▶ [DIRECTIONS FOR THIS TASK]: Copy the data exactly. Images are the one exception.

** EXERCISE DATA follows **

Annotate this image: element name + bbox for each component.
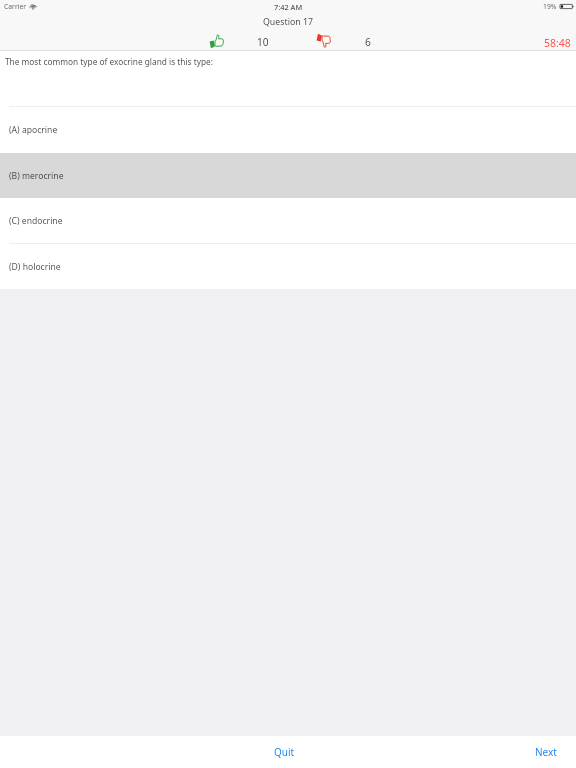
button[interactable]: (A) apocrine — [0, 107, 576, 153]
staticText: 19% — [543, 2, 557, 11]
staticText: Next — [535, 745, 557, 759]
staticText: (D) holocrine — [9, 261, 61, 273]
staticText: The most common type of exocrine gland i… — [5, 56, 213, 67]
staticText: 10 — [257, 35, 269, 49]
button[interactable]: (B) merocrine — [0, 153, 576, 198]
button[interactable]: Next — [519, 738, 576, 766]
staticText: (C) endocrine — [9, 215, 63, 227]
button[interactable]: (C) endocrine — [0, 198, 576, 244]
staticText: (B) merocrine — [9, 170, 64, 182]
button[interactable]: Quit — [258, 738, 311, 766]
staticText: Question 17 — [263, 16, 314, 28]
staticText: 6 — [365, 35, 371, 49]
staticText: Quit — [274, 745, 295, 759]
staticText: (A) apocrine — [9, 124, 58, 136]
staticText: Carrier — [4, 2, 27, 11]
button[interactable]: Wrong answers — [316, 33, 331, 48]
button[interactable]: (D) holocrine — [0, 244, 576, 289]
button[interactable]: Correct answers — [209, 34, 224, 49]
staticText: 58:48 — [544, 36, 571, 50]
staticText: 7:42 AM — [274, 2, 303, 12]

** End of EXERCISE DATA **

▶ [EXERCISE RESULT]:
Annotate this image: element name + bbox for each component.
button[interactable]: (A) apocrine — [0, 107, 576, 153]
staticText: 19% — [543, 2, 557, 11]
staticText: Next — [535, 745, 557, 759]
staticText: (D) holocrine — [9, 261, 61, 273]
staticText: The most common type of exocrine gland i… — [5, 56, 213, 67]
staticText: 10 — [257, 35, 269, 49]
button[interactable]: (B) merocrine — [0, 153, 576, 198]
button[interactable]: Next — [519, 738, 576, 766]
staticText: (C) endocrine — [9, 215, 63, 227]
button[interactable]: (C) endocrine — [0, 198, 576, 244]
staticText: (B) merocrine — [9, 170, 64, 182]
button[interactable]: Quit — [258, 738, 311, 766]
staticText: Question 17 — [263, 16, 314, 28]
staticText: 6 — [365, 35, 371, 49]
staticText: Quit — [274, 745, 295, 759]
staticText: (A) apocrine — [9, 124, 58, 136]
staticText: Carrier — [4, 2, 27, 11]
button[interactable]: Wrong answers — [316, 33, 331, 48]
button[interactable]: (D) holocrine — [0, 244, 576, 289]
button[interactable]: Correct answers — [209, 34, 224, 49]
staticText: 58:48 — [544, 36, 571, 50]
staticText: 7:42 AM — [274, 2, 303, 12]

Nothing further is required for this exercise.